Broadcom jatuh mendekati 8 persen, Marvell Technology merosot melampaui 16 persen, serta Intel dan AMD masing-masing kehilangan kisaran 11 persen. Micron Technology pun ikut terperosok 13 persen.

"Investor sebenarnya sudah lama menahan jari mereka di tombol jual," ujar Kepala Strategi Pasar Nationwide, Mark Hackett, sebagaimana dilansir dari sumber berita.

Ia mengimbuhkan, banyak penanam modal yang sudah meraup keuntungan besar dari saham semikonduktor dalam dua bulan belakangan kini mulai merealisasikan keuntungan (profit taking).

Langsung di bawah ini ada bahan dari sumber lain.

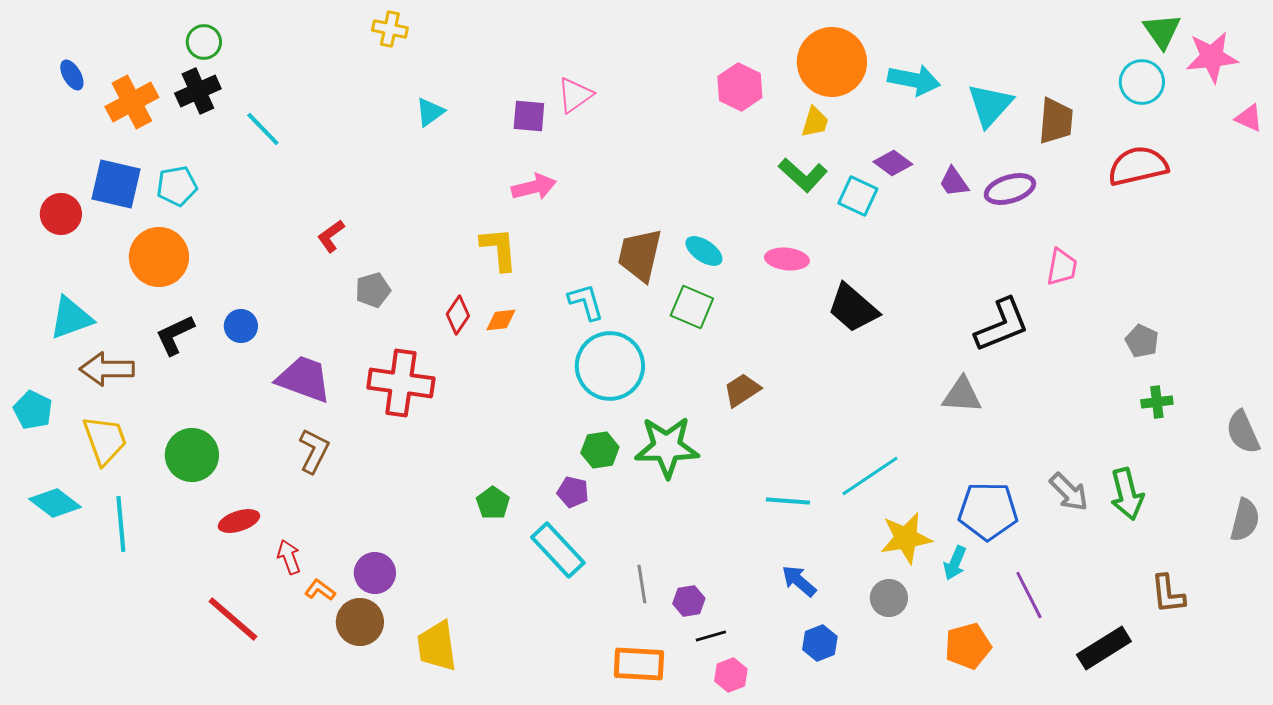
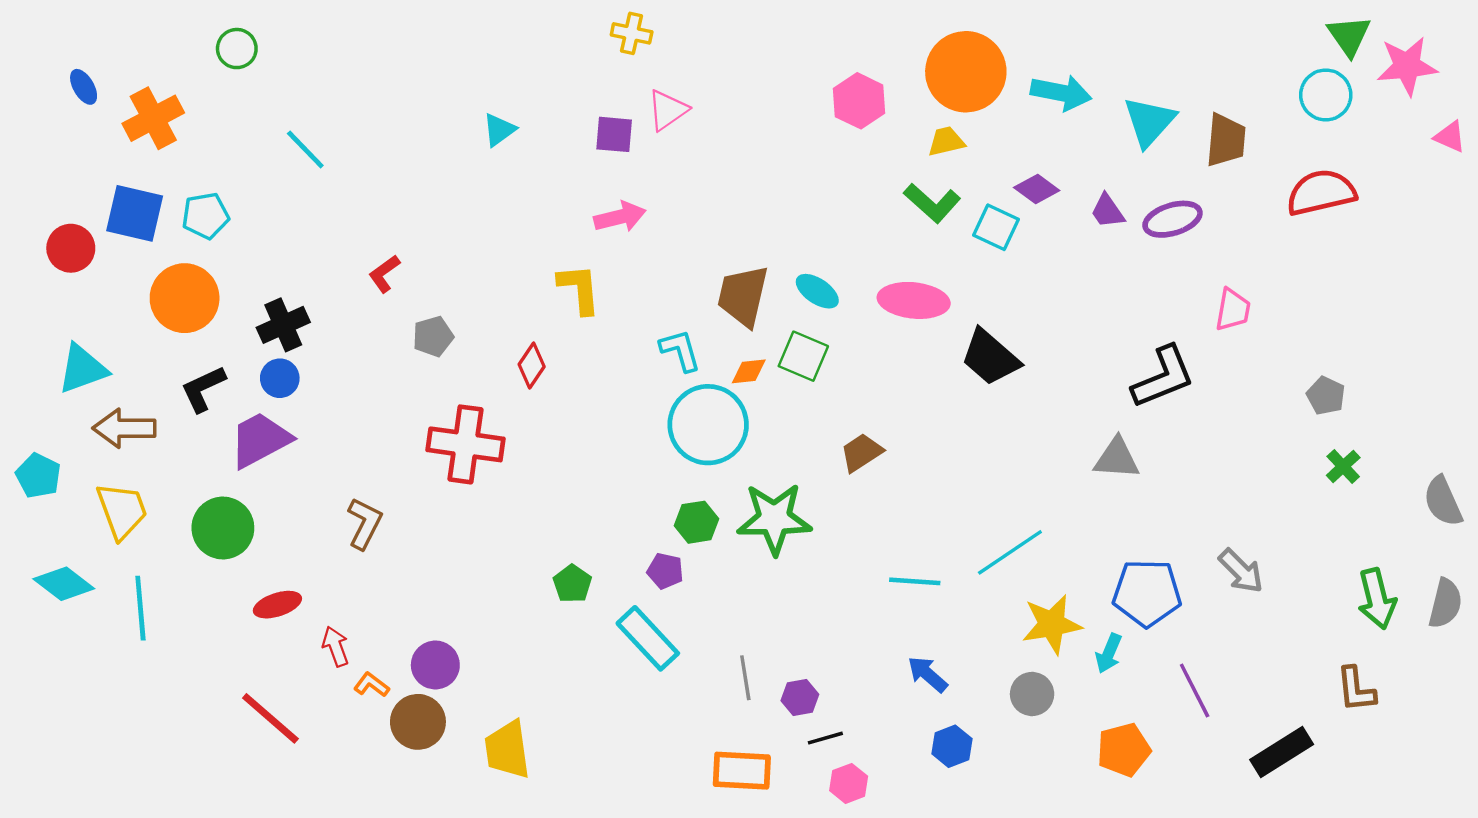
yellow cross: (390, 29) -> (632, 33), moved
black cross: (198, 91) -> (283, 325), moved
yellow trapezoid: (815, 122) -> (946, 141), turned -120
pink ellipse: (787, 259) -> (914, 300), size x1.4
orange diamond: (501, 320) -> (749, 371), moved
purple trapezoid: (304, 379) -> (260, 440), moved, turned -48
green cross: (1157, 402) -> (1343, 466), turned -36
green arrow: (1127, 494) -> (1377, 599), moved

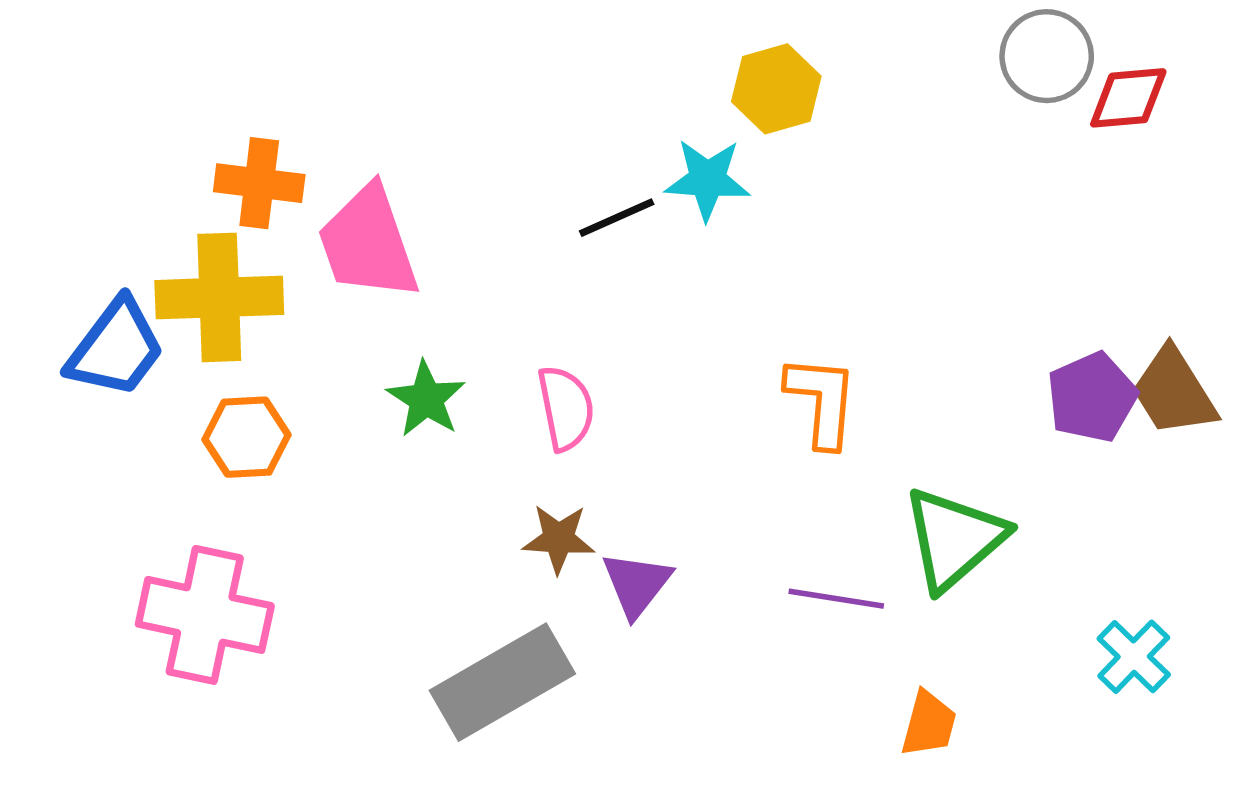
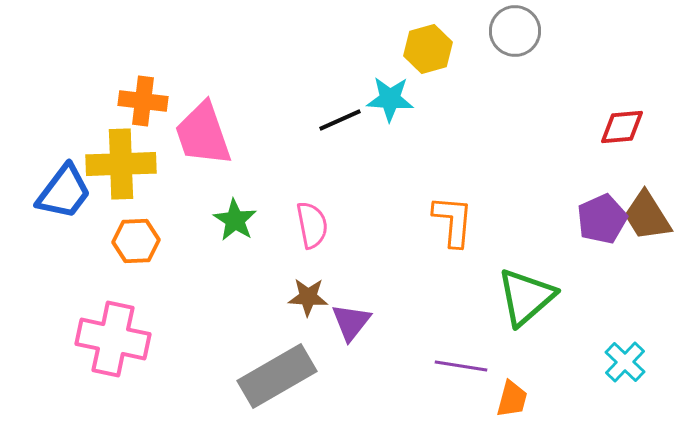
gray circle: (1047, 56) -> (515, 31), moved
red diamond: (1128, 98) -> (622, 127), moved
purple line: (836, 599) -> (461, 366), moved

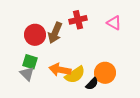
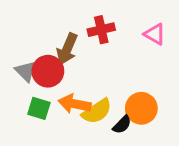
red circle: (35, 35) -> (48, 71), moved
green square: (30, 62) -> (39, 108), moved
gray triangle: (27, 74) -> (26, 71), moved

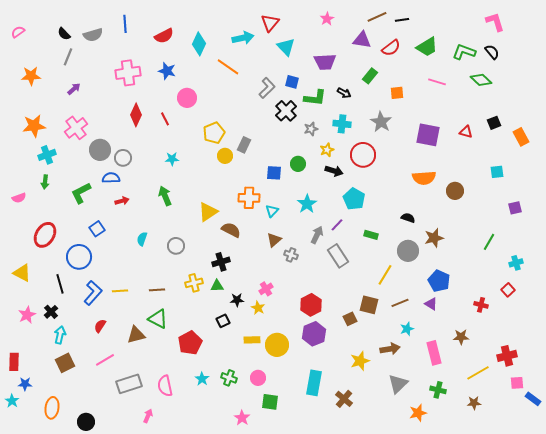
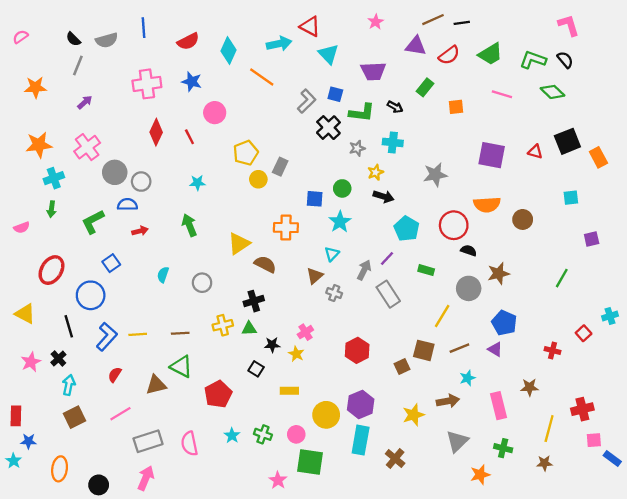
red triangle: (270, 23) -> (310, 26), turned -42
gray star: (381, 122) -> (435, 175), moved, turned 30
black square: (494, 123) -> (567, 141), size x1.6
red circle: (363, 155) -> (454, 225), moved
cyan star: (307, 204) -> (340, 222), moved
cyan triangle: (272, 211) -> (332, 254), moved
cyan cross: (516, 263) -> (610, 316), moved
black square: (223, 321) -> (256, 369), turned -32
purple hexagon: (314, 334) -> (361, 404), moved
yellow circle: (277, 345) -> (326, 415), moved
yellow line: (478, 373) -> (549, 429), turned -45
green square: (270, 402) -> (310, 462), size x1.4
pink arrow: (148, 416) -> (146, 478), moved, size x1.5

Bukan cuma saham, harga Bitcoin ikut merosot di bawah US60.000 untuk pertama kalinya semenjak akhir 2024. Analis memperkirakan aksi jual ini dilakukan investor guna menghimpun dana tunai demi berpartisipasi dalam IPOS paceX pekan depan yang diproyeksikan bernilai pasar US1,77  triliun.

"Orang yang ingin membeli IPO SpaceX pekan depan kemungkinan besar tidak akan menjual saham Procter & Gamble. Mereka akan melepas saham AI, semikonduktor, saham momentum, atau teknologi secara umum," jelas Hackett, sebagaimana dilansir dari sumber berita.

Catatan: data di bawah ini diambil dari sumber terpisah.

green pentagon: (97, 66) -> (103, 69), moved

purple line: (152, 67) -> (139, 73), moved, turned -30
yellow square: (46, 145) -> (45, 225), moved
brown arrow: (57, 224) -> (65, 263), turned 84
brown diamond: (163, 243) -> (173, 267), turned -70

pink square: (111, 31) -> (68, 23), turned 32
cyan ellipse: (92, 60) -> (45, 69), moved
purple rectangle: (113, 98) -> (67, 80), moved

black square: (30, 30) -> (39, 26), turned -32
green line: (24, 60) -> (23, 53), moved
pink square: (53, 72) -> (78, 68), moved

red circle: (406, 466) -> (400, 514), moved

Di sudut lain, data Biro Statistik Tenaga Kerja AS memperlihatkan adanya penambahan 172.000 lapangan kerja nonpertanian sepanjang Mei, jauh di atas prediksi para ekonom di posisi 80.000. 

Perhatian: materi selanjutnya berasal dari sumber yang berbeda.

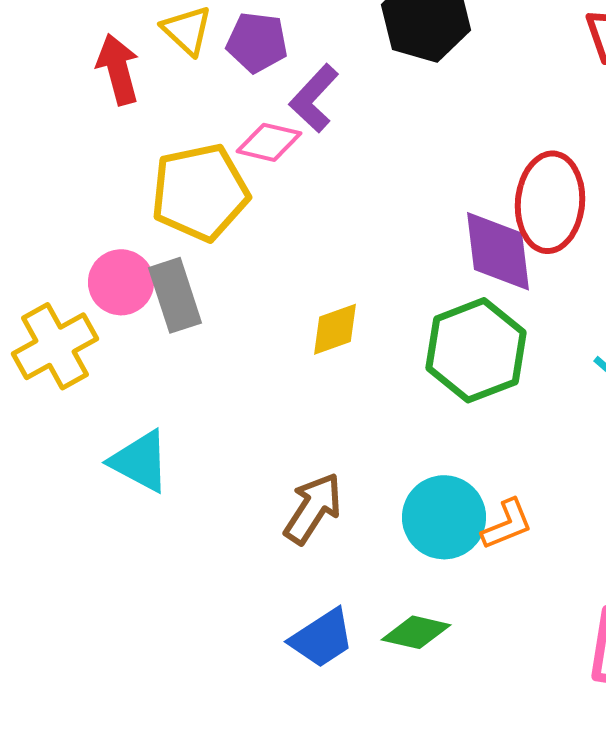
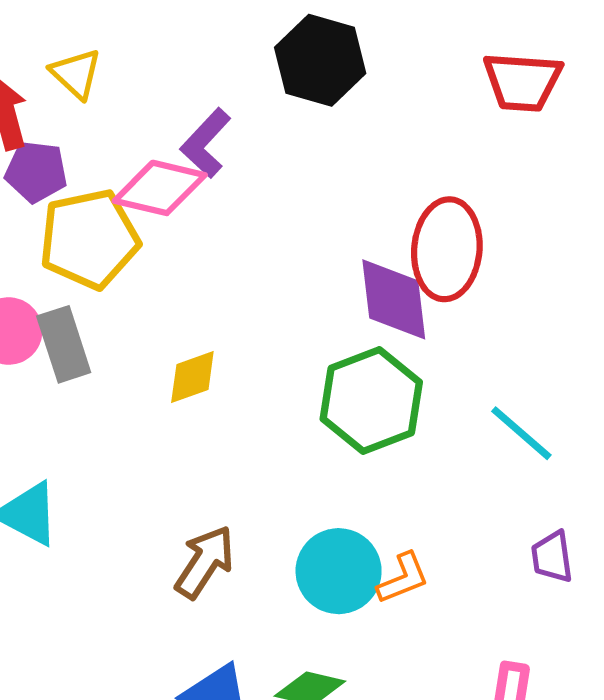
purple pentagon: (257, 42) -> (36, 172), moved
pink diamond: (269, 142) -> (160, 188), size x1.4
yellow diamond: (335, 329) -> (192, 377), moved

Data yang perkasa ini memicu kenaikan tingkat imbal hasil obligasi AS sekaligus mempertebal spekulasi bahwa The Fed bakal mempertahankan suku bunga tinggi dalam waktu lebih lama.

Para pengamat ekonomi juga menyoroti imbas dari pergelaran Piala Dunia 2026.

"Pasar tenaga kerja saat ini lebih kuat dibandingkan tahun lalu dan terlihat sangat solid, meskipun harga energi tinggi dan inflasi masih meningkat. Tidak ada indikasi bahwa pasar tenaga kerja membutuhkan dukungan tambahan," kata Kepala Ekonom PNC, Gus Faucher, sebagaimana dilansir dari berita sumber.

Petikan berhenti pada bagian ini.